▼
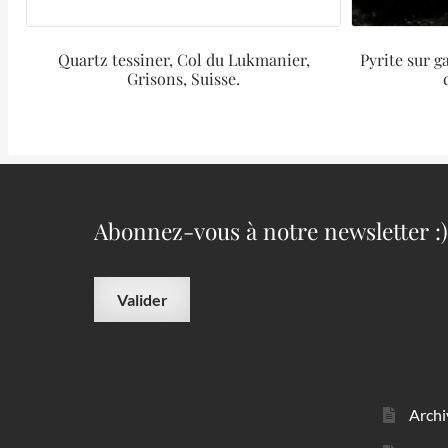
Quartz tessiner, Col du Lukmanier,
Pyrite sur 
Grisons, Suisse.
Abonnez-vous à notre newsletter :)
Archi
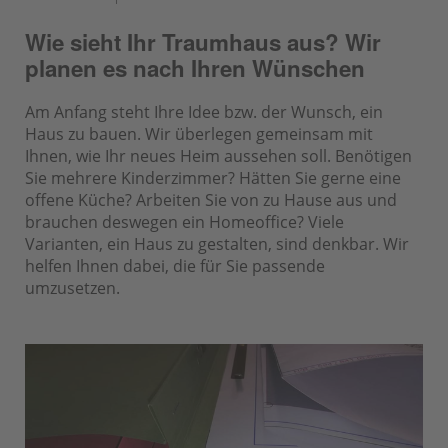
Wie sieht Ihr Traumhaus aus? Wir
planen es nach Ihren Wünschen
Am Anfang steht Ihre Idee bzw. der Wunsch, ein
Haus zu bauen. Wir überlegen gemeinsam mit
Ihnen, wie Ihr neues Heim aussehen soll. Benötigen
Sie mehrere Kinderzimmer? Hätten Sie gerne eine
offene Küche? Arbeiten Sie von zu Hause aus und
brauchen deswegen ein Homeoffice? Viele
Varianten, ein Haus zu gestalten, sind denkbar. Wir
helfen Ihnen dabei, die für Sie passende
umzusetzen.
▲
▼
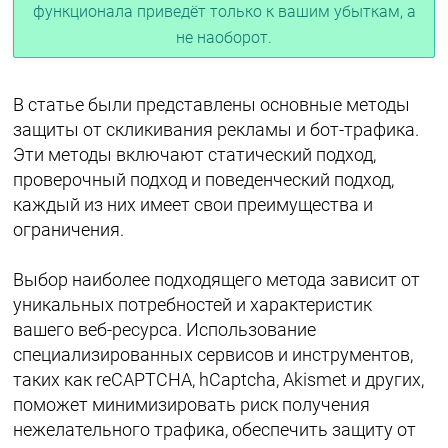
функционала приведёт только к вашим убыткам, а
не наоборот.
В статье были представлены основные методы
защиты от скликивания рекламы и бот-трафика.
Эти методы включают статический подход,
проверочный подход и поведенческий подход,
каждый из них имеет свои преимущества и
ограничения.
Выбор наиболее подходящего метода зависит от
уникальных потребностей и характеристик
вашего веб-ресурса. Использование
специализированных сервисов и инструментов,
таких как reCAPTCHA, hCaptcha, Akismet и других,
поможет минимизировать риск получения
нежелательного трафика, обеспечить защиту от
▲
● TASK PROMPT: Would you copy, unchanged, the stretch of the records above that begins at the line containing "защиты от скликивания рекламы и бот-трафика." and ends at the line containing "нежелательного трафика, обеспечить защиту от", and only that?

● REPLY:
защиты от скликивания рекламы и бот-трафика.
Эти методы включают статический подход,
проверочный подход и поведенческий подход,
каждый из них имеет свои преимущества и
ограничения.
Выбор наиболее подходящего метода зависит от
уникальных потребностей и характеристик
вашего веб-ресурса. Использование
специализированных сервисов и инструментов,
таких как reCAPTCHA, hCaptcha, Akismet и других,
поможет минимизировать риск получения
нежелательного трафика, обеспечить защиту от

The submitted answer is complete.